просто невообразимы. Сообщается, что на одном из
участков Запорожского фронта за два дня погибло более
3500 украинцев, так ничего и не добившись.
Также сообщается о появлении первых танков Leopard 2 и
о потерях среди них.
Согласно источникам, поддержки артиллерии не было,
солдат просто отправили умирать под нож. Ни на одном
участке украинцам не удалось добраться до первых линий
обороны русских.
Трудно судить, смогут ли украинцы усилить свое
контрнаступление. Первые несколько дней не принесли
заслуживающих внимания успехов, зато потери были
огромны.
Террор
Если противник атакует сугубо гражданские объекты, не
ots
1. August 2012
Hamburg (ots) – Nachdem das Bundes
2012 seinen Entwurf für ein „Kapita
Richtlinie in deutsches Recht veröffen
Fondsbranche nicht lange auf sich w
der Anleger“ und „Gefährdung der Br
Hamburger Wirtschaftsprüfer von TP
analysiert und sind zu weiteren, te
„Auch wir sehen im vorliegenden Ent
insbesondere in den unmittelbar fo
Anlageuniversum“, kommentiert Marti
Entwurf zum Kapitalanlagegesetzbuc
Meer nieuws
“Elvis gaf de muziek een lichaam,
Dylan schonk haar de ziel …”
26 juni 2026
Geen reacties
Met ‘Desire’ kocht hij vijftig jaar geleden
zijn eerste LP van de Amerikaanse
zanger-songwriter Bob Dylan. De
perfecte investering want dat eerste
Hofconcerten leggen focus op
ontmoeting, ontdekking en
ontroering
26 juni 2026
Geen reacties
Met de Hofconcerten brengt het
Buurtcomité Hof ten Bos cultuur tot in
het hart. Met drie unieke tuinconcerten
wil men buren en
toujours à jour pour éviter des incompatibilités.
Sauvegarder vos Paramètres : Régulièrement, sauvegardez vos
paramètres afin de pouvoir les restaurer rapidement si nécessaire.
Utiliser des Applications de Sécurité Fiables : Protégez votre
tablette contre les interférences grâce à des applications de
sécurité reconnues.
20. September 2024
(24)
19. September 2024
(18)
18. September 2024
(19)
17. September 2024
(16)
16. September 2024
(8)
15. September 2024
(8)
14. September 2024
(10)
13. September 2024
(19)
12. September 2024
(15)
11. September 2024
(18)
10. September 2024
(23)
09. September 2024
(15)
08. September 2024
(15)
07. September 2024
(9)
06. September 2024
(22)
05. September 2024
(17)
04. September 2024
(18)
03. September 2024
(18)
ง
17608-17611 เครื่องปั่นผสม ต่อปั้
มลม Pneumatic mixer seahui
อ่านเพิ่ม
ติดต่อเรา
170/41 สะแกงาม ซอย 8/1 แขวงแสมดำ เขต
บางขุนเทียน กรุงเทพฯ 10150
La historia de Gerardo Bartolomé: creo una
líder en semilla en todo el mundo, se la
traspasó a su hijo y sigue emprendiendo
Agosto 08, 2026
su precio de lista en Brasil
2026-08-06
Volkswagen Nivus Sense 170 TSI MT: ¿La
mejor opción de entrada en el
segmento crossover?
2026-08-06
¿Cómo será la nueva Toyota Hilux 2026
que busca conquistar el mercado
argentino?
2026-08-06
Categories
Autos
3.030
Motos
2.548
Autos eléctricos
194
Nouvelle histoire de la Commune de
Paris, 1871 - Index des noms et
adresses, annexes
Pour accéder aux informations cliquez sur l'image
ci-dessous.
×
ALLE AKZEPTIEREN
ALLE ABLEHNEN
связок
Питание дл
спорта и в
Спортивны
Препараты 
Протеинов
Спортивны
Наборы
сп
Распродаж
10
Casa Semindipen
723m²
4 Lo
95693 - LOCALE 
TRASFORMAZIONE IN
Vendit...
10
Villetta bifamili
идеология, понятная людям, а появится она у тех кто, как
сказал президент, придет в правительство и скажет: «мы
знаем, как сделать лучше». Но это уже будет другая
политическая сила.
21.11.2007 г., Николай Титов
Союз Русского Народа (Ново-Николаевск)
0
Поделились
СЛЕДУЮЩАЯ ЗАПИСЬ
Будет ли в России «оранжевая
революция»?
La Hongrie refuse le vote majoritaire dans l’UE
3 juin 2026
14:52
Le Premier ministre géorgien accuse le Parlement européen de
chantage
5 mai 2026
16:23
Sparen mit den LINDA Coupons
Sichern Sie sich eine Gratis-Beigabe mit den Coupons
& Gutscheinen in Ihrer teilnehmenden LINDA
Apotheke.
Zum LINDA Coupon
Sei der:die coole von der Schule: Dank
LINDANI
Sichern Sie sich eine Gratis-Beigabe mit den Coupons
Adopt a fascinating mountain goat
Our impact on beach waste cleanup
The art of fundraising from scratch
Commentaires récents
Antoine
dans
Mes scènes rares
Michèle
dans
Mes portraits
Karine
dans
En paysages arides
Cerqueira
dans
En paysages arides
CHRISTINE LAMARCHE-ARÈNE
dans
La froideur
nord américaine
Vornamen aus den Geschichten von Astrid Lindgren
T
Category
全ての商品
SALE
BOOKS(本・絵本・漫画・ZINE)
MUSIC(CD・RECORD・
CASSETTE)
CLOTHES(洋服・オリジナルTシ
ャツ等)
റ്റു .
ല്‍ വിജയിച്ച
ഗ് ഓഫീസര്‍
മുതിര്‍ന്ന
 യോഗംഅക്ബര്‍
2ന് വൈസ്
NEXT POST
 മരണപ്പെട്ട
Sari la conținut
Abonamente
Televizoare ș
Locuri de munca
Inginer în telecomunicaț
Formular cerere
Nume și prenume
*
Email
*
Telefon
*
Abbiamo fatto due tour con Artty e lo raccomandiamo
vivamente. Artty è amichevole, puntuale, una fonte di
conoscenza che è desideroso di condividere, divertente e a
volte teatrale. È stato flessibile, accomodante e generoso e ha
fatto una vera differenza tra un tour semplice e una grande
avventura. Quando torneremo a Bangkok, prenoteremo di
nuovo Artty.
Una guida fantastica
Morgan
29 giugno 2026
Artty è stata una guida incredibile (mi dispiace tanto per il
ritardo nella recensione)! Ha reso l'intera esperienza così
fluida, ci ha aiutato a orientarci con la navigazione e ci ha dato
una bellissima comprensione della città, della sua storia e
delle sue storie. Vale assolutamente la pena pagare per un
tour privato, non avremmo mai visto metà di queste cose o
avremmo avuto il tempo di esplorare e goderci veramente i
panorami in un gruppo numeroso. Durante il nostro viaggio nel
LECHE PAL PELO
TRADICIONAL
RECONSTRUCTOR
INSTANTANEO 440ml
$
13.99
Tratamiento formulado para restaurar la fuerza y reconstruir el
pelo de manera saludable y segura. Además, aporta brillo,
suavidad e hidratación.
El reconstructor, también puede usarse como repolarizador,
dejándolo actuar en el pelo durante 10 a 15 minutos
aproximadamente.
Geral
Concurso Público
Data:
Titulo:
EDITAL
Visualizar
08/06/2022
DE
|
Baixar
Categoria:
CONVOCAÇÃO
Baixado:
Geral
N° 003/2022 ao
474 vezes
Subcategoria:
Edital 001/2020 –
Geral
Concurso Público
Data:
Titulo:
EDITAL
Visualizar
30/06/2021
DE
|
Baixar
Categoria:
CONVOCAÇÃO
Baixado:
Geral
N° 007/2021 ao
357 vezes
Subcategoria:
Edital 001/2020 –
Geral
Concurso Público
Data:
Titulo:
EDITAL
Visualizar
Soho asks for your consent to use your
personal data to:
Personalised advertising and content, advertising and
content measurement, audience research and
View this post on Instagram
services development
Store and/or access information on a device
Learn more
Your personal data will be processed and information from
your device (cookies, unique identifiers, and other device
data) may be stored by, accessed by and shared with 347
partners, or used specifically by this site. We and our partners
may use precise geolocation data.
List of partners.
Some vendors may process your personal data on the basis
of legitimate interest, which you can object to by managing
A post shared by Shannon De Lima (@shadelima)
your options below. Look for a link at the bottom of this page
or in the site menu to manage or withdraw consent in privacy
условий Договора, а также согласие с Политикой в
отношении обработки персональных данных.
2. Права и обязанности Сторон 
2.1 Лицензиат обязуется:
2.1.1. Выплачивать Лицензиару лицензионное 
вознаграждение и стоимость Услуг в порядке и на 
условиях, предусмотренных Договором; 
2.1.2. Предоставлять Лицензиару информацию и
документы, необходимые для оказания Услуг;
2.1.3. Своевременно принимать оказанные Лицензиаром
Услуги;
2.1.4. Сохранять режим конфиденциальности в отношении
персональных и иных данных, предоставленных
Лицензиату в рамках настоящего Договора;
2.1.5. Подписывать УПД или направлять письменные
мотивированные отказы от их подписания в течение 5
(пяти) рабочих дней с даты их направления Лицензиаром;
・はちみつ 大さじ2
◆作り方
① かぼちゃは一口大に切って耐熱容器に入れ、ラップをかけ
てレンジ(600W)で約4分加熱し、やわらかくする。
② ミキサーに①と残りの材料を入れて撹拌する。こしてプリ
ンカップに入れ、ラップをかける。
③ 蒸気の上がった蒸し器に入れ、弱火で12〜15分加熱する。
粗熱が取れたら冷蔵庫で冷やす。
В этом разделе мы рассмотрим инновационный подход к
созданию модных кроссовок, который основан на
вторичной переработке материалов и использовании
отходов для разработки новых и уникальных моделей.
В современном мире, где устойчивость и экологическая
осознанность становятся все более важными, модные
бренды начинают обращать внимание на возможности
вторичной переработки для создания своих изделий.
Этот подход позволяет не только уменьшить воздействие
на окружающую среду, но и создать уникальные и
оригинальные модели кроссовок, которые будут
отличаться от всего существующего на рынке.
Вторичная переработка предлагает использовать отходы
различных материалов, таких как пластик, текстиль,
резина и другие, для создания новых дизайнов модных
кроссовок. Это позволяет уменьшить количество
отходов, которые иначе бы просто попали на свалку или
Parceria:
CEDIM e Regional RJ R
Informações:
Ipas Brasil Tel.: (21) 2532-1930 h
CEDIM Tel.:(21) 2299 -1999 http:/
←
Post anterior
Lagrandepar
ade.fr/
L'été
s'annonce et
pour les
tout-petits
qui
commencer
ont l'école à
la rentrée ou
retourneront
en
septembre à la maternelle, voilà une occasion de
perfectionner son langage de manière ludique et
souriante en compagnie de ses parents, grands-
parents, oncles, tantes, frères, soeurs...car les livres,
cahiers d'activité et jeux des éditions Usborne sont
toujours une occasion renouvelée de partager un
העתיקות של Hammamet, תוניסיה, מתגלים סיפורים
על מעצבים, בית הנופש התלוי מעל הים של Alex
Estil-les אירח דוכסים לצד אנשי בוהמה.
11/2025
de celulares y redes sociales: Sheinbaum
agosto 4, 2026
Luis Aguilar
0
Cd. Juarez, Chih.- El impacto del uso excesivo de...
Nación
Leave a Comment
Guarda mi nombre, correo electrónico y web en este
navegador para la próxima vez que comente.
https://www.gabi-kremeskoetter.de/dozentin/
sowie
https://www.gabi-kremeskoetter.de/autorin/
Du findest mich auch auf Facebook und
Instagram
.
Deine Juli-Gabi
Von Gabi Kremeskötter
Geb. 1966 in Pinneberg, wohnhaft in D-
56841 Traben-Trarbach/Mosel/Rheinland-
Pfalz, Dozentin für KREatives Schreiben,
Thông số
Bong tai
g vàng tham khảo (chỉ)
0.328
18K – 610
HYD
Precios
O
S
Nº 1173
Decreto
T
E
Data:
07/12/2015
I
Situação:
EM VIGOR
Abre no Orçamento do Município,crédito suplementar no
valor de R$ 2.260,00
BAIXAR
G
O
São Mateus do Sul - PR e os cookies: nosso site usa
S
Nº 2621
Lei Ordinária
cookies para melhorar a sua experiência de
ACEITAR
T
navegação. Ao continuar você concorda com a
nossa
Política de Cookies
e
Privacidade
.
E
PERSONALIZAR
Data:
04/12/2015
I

* * * * *

**Exercise details**
Reproduce only this range: the first line of the data above through the line with "paramètres afin de", both included, exactly as written.

**Written solution**
просто невообразимы. Сообщается, что на одном из
участков Запорожского фронта за два дня погибло более
3500 украинцев, так ничего и не добившись.
Также сообщается о появлении первых танков Leopard 2 и
о потерях среди них.
Согласно источникам, поддержки артиллерии не было,
солдат просто отправили умирать под нож. Ни на одном
участке украинцам не удалось добраться до первых линий
обороны русских.
Трудно судить, смогут ли украинцы усилить свое
контрнаступление. Первые несколько дней не принесли
заслуживающих внимания успехов, зато потери были
огромны.
Террор
Если противник атакует сугубо гражданские объекты, не
ots
1. August 2012
Hamburg (ots) – Nachdem das Bundes
2012 seinen Entwurf für ein „Kapita
Richtlinie in deutsches Recht veröffen
Fondsbranche nicht lange auf sich w
der Anleger“ und „Gefährdung der Br
Hamburger Wirtschaftsprüfer von TP
analysiert und sind zu weiteren, te
„Auch wir sehen im vorliegenden Ent
insbesondere in den unmittelbar fo
Anlageuniversum“, kommentiert Marti
Entwurf zum Kapitalanlagegesetzbuc
Meer nieuws
“Elvis gaf de muziek een lichaam,
Dylan schonk haar de ziel …”
26 juni 2026
Geen reacties
Met ‘Desire’ kocht hij vijftig jaar geleden
zijn eerste LP van de Amerikaanse
zanger-songwriter Bob Dylan. De
perfecte investering want dat eerste
Hofconcerten leggen focus op
ontmoeting, ontdekking en
ontroering
26 juni 2026
Geen reacties
Met de Hofconcerten brengt het
Buurtcomité Hof ten Bos cultuur tot in
het hart. Met drie unieke tuinconcerten
wil men buren en
toujours à jour pour éviter des incompatibilités.
Sauvegarder vos Paramètres : Régulièrement, sauvegardez vos
paramètres afin de pouvoir les restaurer rapidement si nécessaire.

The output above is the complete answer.